━━━━━ TASK INPUTS ━━━━━

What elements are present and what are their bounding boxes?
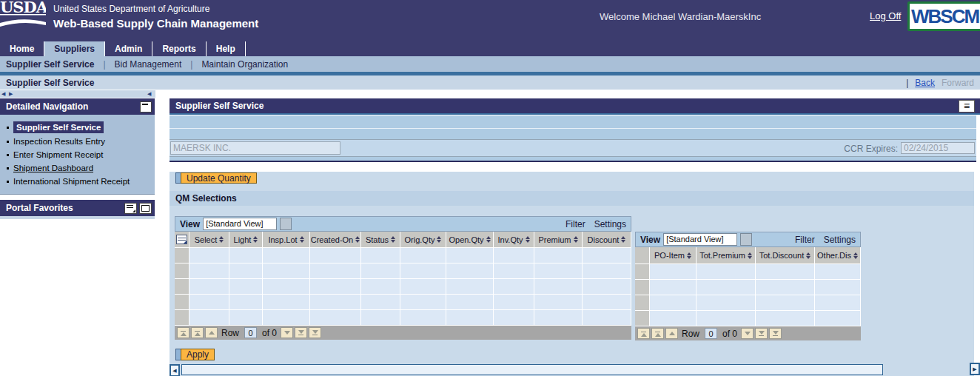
portal-favorites-strip: [0, 216, 155, 219]
row-selector[interactable]: [175, 295, 189, 310]
panel-menu-icon[interactable]: ≡: [959, 100, 975, 113]
view-select-dropdown-icon[interactable]: [740, 233, 752, 246]
column-header-tot-discount[interactable]: Tot.Discount: [756, 247, 815, 264]
apply-button[interactable]: Apply: [181, 349, 215, 360]
column-header-po-item[interactable]: PO-Item: [650, 247, 697, 264]
table-settings-cell[interactable]: [635, 247, 650, 264]
column-header-status[interactable]: Status: [361, 232, 400, 248]
table2-body: [635, 264, 861, 326]
page-down-button[interactable]: [295, 327, 307, 338]
first-row-button[interactable]: [177, 327, 189, 338]
view-select[interactable]: [Standard View]: [663, 233, 737, 246]
sidebar-item-international-shipment-receipt[interactable]: International Shipment Receipt: [0, 175, 155, 188]
minimize-icon[interactable]: [140, 101, 152, 113]
scroll-left-icon[interactable]: ◀: [170, 364, 180, 376]
qm-selections-table: View [Standard View] Filter Settings Sel…: [175, 216, 631, 340]
row-selector[interactable]: [175, 279, 189, 295]
row-number-input[interactable]: [244, 327, 257, 338]
sort-icon[interactable]: [486, 236, 491, 243]
table-settings-cell[interactable]: [175, 232, 189, 248]
sort-icon[interactable]: [437, 236, 441, 243]
detailed-navigation-header: Detailed Navigation: [0, 98, 155, 115]
settings-link[interactable]: Settings: [824, 235, 856, 245]
column-header-other-dis[interactable]: Other.Dis: [815, 247, 861, 264]
bullet-icon: [7, 141, 9, 143]
column-header-premium[interactable]: Premium: [534, 232, 583, 248]
row-selector[interactable]: [635, 280, 650, 295]
column-header-light[interactable]: Light: [229, 232, 263, 248]
sort-icon[interactable]: [219, 236, 224, 243]
sort-icon[interactable]: [300, 236, 304, 243]
row-down-button[interactable]: [741, 328, 754, 339]
last-row-button[interactable]: [309, 327, 321, 338]
page-down-button[interactable]: [755, 328, 768, 339]
log-off-link[interactable]: Log Off: [870, 10, 901, 21]
sidebar-item-inspection-results-entry[interactable]: Inspection Results Entry: [0, 135, 155, 148]
page-up-button[interactable]: [651, 328, 664, 339]
column-header-tot-premium[interactable]: Tot.Premium: [697, 247, 756, 264]
view-select-dropdown-icon[interactable]: [280, 218, 292, 230]
favorites-box-view-icon[interactable]: [139, 203, 152, 214]
row-selector[interactable]: [635, 264, 650, 280]
scroll-right-icon[interactable]: ▶: [970, 363, 980, 375]
row-selector[interactable]: [175, 310, 189, 326]
tab-home[interactable]: Home: [0, 41, 44, 56]
sort-icon[interactable]: [391, 236, 395, 243]
row-selector[interactable]: [175, 248, 189, 263]
row-selector[interactable]: [175, 263, 189, 279]
tab-admin[interactable]: Admin: [105, 41, 152, 56]
sort-icon[interactable]: [355, 236, 360, 243]
sort-icon[interactable]: [687, 252, 691, 259]
settings-link[interactable]: Settings: [594, 219, 626, 229]
wbscm-logo: WBSCM: [907, 1, 980, 31]
column-header-insp-lot[interactable]: Insp.Lot: [263, 232, 310, 248]
tab-suppliers[interactable]: Suppliers: [44, 41, 105, 56]
sort-icon[interactable]: [526, 236, 530, 243]
sidebar-item-shipment-dashboard[interactable]: Shipment Dashboard: [0, 161, 155, 175]
breadcrumb-separator: |: [906, 78, 908, 88]
sort-icon[interactable]: [574, 236, 578, 243]
filter-link[interactable]: Filter: [795, 235, 815, 245]
sort-icon[interactable]: [806, 252, 810, 259]
last-row-button[interactable]: [769, 328, 782, 339]
sidebar-item-enter-shipment-receipt[interactable]: Enter Shipment Receipt: [0, 148, 155, 161]
sort-icon[interactable]: [748, 252, 752, 259]
column-header-select[interactable]: Select: [189, 232, 229, 248]
subnav-maintain-organization[interactable]: Maintain Organization: [192, 59, 297, 70]
collapse-sidebar-icon[interactable]: ◀: [147, 90, 151, 98]
row-selector[interactable]: [635, 311, 650, 326]
column-header-inv-qty[interactable]: Inv.Qty: [494, 232, 534, 248]
forward-link[interactable]: Forward: [942, 78, 974, 88]
column-header-orig-qty[interactable]: Orig.Qty: [400, 232, 446, 248]
subnav-supplier-self-service[interactable]: Supplier Self Service: [0, 59, 103, 70]
view-label: View: [640, 235, 660, 245]
row-selector[interactable]: [635, 295, 650, 311]
column-header-open-qty[interactable]: Open.Qty: [446, 232, 494, 248]
subnav-bid-management[interactable]: Bid Management: [106, 59, 191, 70]
table2-toolbar: View [Standard View] Filter Settings: [635, 232, 861, 247]
row-number-input[interactable]: [705, 328, 717, 339]
first-row-button[interactable]: [637, 328, 650, 339]
row-down-button[interactable]: [281, 327, 293, 338]
back-link[interactable]: Back: [915, 78, 935, 88]
page-up-button[interactable]: [191, 327, 204, 338]
scrollbar-track[interactable]: [181, 364, 883, 375]
scroll-left-icon[interactable]: ◀: [1, 90, 5, 98]
sort-icon[interactable]: [253, 236, 258, 243]
row-up-button[interactable]: [205, 327, 218, 338]
sort-icon[interactable]: [853, 252, 858, 259]
update-quantity-button[interactable]: Update Quantity: [181, 172, 257, 184]
tab-reports[interactable]: Reports: [152, 41, 206, 56]
tab-help[interactable]: Help: [207, 41, 246, 56]
filter-link[interactable]: Filter: [565, 219, 585, 229]
sidebar-item-supplier-self-service[interactable]: Supplier Self Service: [0, 120, 155, 135]
scroll-right-icon[interactable]: ▶: [9, 90, 13, 98]
favorites-list-view-icon[interactable]: [124, 203, 137, 214]
table-row: [175, 263, 631, 279]
row-count-label: of 0: [722, 329, 737, 339]
column-header-discount[interactable]: Discount: [583, 232, 631, 248]
row-up-button[interactable]: [665, 328, 678, 339]
column-header-created-on[interactable]: Created-On: [310, 232, 361, 248]
sort-icon[interactable]: [621, 236, 625, 243]
view-select[interactable]: [Standard View]: [203, 218, 277, 230]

━━━━━

WORK TO COMPLETE ->
Report the number of lines above holding "link", and only that.

TASK RESULT ->
7